Hi @Paul
Welcome to Microsoft Q&A platform and thanks for posting your question here.
Yes, it is possible to access external data sources when Synapse data exfiltration is enabled by using DNS. you can use private endpoints, data exfiltration protection through outbound firewall rules, and DNS to access external data sources.
In your case, you have already achieved some success using Azure App Gateways with private link connections and making reference to the private IP that is provisioned within Synapse. However, it can become quite cumbersome to manage all of the mapping of IP:port -> external hostnames.

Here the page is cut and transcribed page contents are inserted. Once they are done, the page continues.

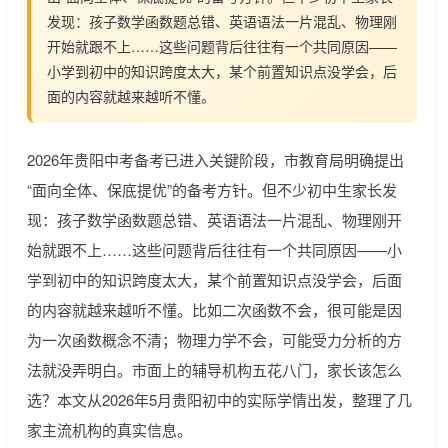
发现：孩子数学函数题总错、英语语法一片混乱、物理刚
开始就跟不上……这些问题背后往往有一个共同原因——
小学到初中的知识跨度太大，某个前置知识点没学会，后
面的内容就越来越听不懂。
2026年贵阳中考备考已进入关键阶段，市教育局明确提出
“面向全体、保底提优”的备考方针。但不少初中生家长发
现：孩子数学函数题总错、英语语法一片混乱、物理刚开
始就跟不上……这些问题背后往往有一个共同原因——小
学到初中的知识跨度太大，某个前置知识点没学会，后面
的内容就越来越听不懂。比如二次函数不会，很可能是因
为一次函数概念不清；物理力学不会，可能受力分析的方
法就没弄明白。市面上的辅导机构五花八门，家长该怎么
选？本文从2026年5月贵阳初中的实际学情出发，整理了几
家主流机构的真实信息。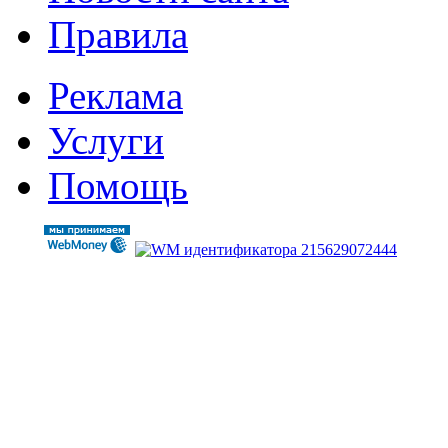
Правила
Реклама
Услуги
Помощь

Regarding your question about influencing the DNS published along with the private link connections on the managed virtual network in Synapse, you can use Azure Private DNS zones to manage custom domain names and map them to private IP addresses. You can create a private DNS zone in your virtual network and add a record set for the external hostname you want to use. Then, you can create a private endpoint for the external service and associate it with the private DNS zone. This way, when you access the external service using the custom domain name, the private endpoint resolves the DNS query to the private IP address of the external service.

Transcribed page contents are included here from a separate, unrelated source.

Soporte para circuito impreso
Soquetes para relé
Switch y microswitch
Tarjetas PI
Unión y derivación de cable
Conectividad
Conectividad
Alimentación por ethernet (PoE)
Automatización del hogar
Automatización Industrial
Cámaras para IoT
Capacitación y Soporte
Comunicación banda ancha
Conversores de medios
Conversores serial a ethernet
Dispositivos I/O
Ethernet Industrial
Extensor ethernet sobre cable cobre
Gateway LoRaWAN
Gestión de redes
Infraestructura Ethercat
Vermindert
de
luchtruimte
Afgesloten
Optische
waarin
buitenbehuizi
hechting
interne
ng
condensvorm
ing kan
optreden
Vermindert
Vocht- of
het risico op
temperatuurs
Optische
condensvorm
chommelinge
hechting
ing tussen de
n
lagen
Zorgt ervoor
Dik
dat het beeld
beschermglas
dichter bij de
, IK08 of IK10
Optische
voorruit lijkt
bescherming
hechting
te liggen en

If you want to control the DNS that is published with the private link connections on the managed virtual network in Synapse, you can create a custom DNS for dedicated SQL pools. This custom DNS can be used to redirect client programs during a disaster.
Reference:
https://techcommunity.microsoft.com/t5/azure-synapse-analytics-blog/create-dns-alias-for-dedicated-sql-pool-in-synapse-workspace-for/ba-p/3675676
https://learn.microsoft.com/en-us/azure/private-link/private-endpoint-dns
I hope this information helps. Let me know if you have any further questions or concerns.